Brexit means we can do more to recognise the vast contribution made by our farmers.

 

In High Peak, we have so many fantastic farmers producing delicious food and protecting our beautiful part of the world.

 

I have been fully engaged with local farmers like Derbyshire National Farmers’ Union and the Hope Valley Farmers Group to listen to their concerns and support them where I can.

 

Opportunities

 

The new system of public money for public goods will open up exciting opportunities for the country.

 

It will encourage new ideas to promote sustainable food production, environmental protection, access to the countryside, flood defences, and animal welfare.

 

There will be certainty for farmers as the Government begins to phase out Direct Payments over seven years, starting in 2021.

 

The Environment Land Management (ELM) scheme will begin its rollout in 2024.

 

Ministers will be unveiling their plans for the agricultural transition period this autumn, and I am prepared to put pressure on the Government to ensure farmers get the help they need.

 

Fundamental

 

Farming is a fundamental part of our economy.

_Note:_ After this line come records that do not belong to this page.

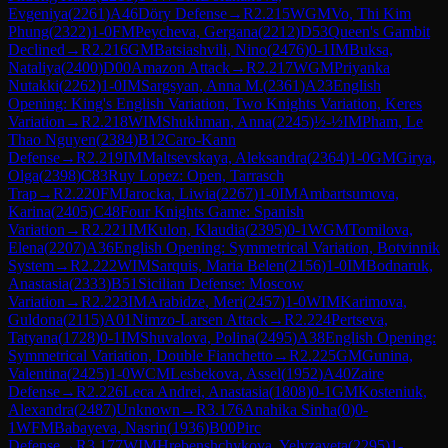
Evgeniya
(
2261
)
A46
Döry Defense
→
R
2.215
WGM
Vo, Thi Kim
Phung
(
2322
)
1-0
FM
Peycheva, Gergana
(
2212
)
D53
Queen's Gambit
Declined
→
R
2.216
GM
Batsiashvili, Nino
(
2476
)
0-1
IM
Buksa,
Nataliya
(
2400
)
D00
Amazon Attack
→
R
2.217
WGM
Priyanka
Nutakki
(
2262
)
1-0
IM
Sargsyan, Anna M.
(
2361
)
A23
English
Opening: King's English Variation, Two Knights Variation, Keres
Variation
→
R
2.218
WIM
Shukhman, Anna
(
2245
)
½-½
IM
Pham, Le
Thao Nguyen
(
2384
)
B12
Caro-Kann
Defense
→
R
2.219
IM
Maltsevskaya, Aleksandra
(
2364
)
1-0
GM
Girya,
Olga
(
2398
)
C83
Ruy Lopez: Open, Tarrasch
Trap
→
R
2.220
FM
Jarocka, Liwia
(
2267
)
1-0
IM
Ambartsumova,
Karina
(
2405
)
C48
Four Knights Game: Spanish
Variation
→
R
2.221
IM
Kulon, Klaudia
(
2395
)
0-1
WGM
Tomilova,
Elena
(
2207
)
A36
English Opening: Symmetrical Variation, Botvinnik
System
→
R
2.222
WIM
Sarquis, Maria Belen
(
2156
)
1-0
IM
Bodnaruk,
Anastasia
(
2333
)
B51
Sicilian Defense: Moscow
Variation
→
R
2.223
IM
Arabidze, Meri
(
2457
)
1-0
WIM
Karimova,
Guldona
(
2115
)
A01
Nimzo-Larsen Attack
→
R
2.224
Pertseva,
Tatyana
(
1728
)
0-1
IM
Shuvalova, Polina
(
2495
)
A38
English Opening:
Symmetrical Variation, Double Fianchetto
→
R
2.225
GM
Gunina,
Valentina
(
2425
)
1-0
WCM
Lesbekova, Assel
(
1952
)
A40
Zaire
Defense
→
R
2.226
Leca Andrei, Anastasia
(
1808
)
0-1
GM
Kosteniuk,
Alexandra
(
2487
)
Unknown
→
R
3.176
Anahika Sinha
(
0
)
0-
1
WFM
Babayeva, Nasrin
(
1936
)
B00
Pirc
Defense
→
R
3.177
WIM
Hrebenshchykova, Yelyzaveta
(
2295
)
1-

It contributes £120 billion a year, supporting 4 million jobs.

 

The Government has a responsibility to lighten the burden for farmers so they can focus on delivering essential environmental benefits.

 

That is why I welcome the decision to cut red tape for farmers after 2021 as part of the transition to the new scheme.

 

It is also important that farmers can compete on a level playing field under future trade deals.

 

That is why I rebelled and refused to vote with the Government on an amendment to the Agriculture Bill, sending a message to Ministers that food safety, animal welfare, and environmental protection must not be compromised.

 

Listened

 

The Government has listened and announced a Trade and Agriculture Commission, bringing together retailers, unions, consumers, hospitality, and environmental stakeholders.

 

This includes the English, Scottish and Welsh branches of the National Farmers’ Union, the Ulster Farmers’ Union, and the Farmers’ Union of Wales.

 

The Commission will report to the Department for International Trade with advice on how best to secure opportunities for British farmers, protect the interests of consumers, and engage with the World Trade Organisation.

 

When the report is formally presented to Parliament, I will be ready to scrutinise it carefully.

 

Progress

 

Asking farmers to build on their progress and go even further to protect the countryside is the right thing to do.

 

In return, farmers deserve as much support as possible from Government to get the job done.

 

This means delivering a smooth transition and fair trade after Brexit.